29 décembre [1766] à midy
Je vous ay déjà écrit ce matin mon cher ange — à vous seul, comme touttes les précédentes.
Il n'est plus question de faveur, ce nouvau mémoire que j'envoie à mr le vice chancelier, et dont voicy la copie, doit convaincre que nous ne demandons que la plus exacte justice.
Si on saisit l'équipage de madame Denis, si on luy fait racheter son carosse et ses chevaux, pour avoir introduit dans le Roiaume des livres abominables, elle est déshonorée dans la province et ne peut plus y rester. Il serait horrible qu'un commis de bureau fût récompensé pour avoir prévariqué, et qu'une femme qui mérite de la considération fût flétrie. Il ne luy resterait que d'aller m'enterer dans les pays étrangers. Mais avant ma mort, j'aurais la funeste consolation de rendre les persécuteurs exécrables.
Il ne s'agit au bout du compte que de colportage, et ny madame Denis ny moy ne pouvons être des colporteurs. Je sçais bien qu'en France sur un simple soupçon souvent absurde on peut perdre un honnête homme, et même un homme qui mérite des ménagements. Encor une fois mon cher ange voicy le mémoire sur le quel il faut insister.
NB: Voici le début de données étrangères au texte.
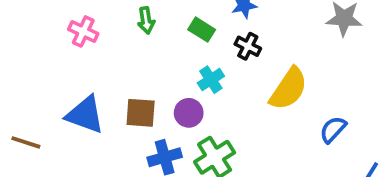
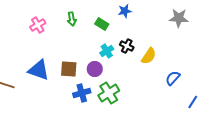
pink cross: (83, 31) -> (38, 25), turned 35
black cross: (248, 46) -> (127, 46), moved
yellow semicircle: (289, 89) -> (149, 56), size x0.7

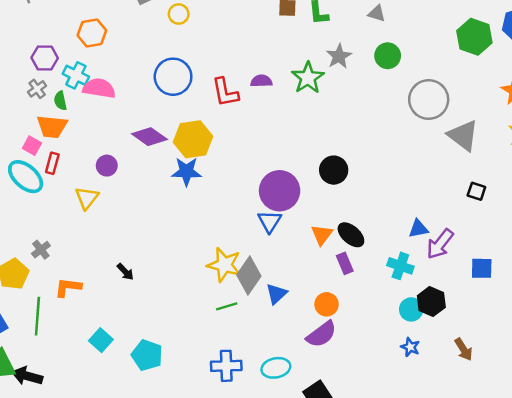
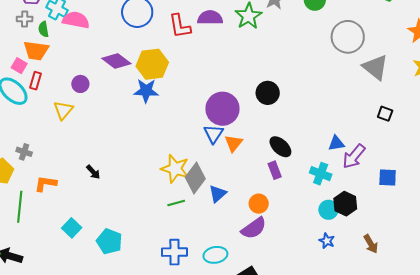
purple semicircle: (261, 81) -> (210, 18), size x1.4
gray cross: (37, 89) -> (25, 19), turned 35
orange triangle: (322, 235) -> (234, 143), moved
gray cross: (41, 250) -> (24, 152), turned -35

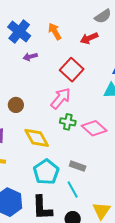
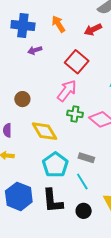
blue cross: (19, 31) -> (23, 25), turned -30

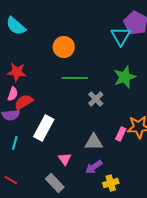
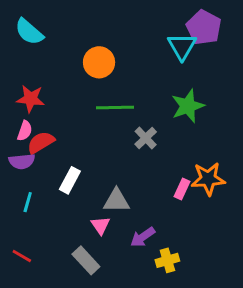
white rectangle: (44, 128) -> (70, 180), size x0.7
gray triangle: (94, 142) -> (116, 201), moved

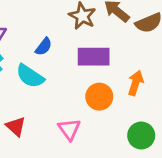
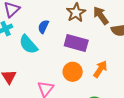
blue semicircle: (44, 47) -> (43, 27), turned 152

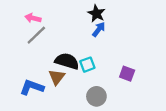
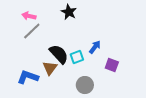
black star: (96, 14) -> (69, 12), moved
blue arrow: (99, 29) -> (95, 47), moved
black semicircle: (67, 61) -> (59, 54), turned 30

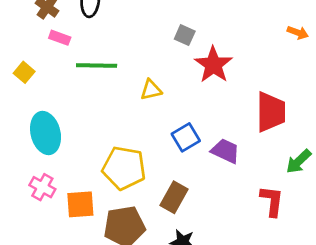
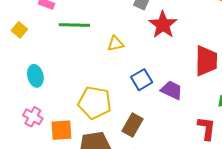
cyan ellipse: (46, 133) -> (35, 76), size x0.7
Mais le point préalable, le point nécessaire c'est de faire chasser sans délay le nommé Jeannin, contrôleur du bureau de Saconnai près de Geneve et de s'adresser pour cela à mr de Courteille, ou à qui vous jugerez à propos. C'est ce que je vous dis dans mon autre lettre du 29 sous le couvert de Mr le duc de Pralin.
Pardon de tant de lettres, mais on ne peut s'expliquer qu'avec des paroles.
Comptez que ma douleur n'est pas le plus vif de mes sentiments.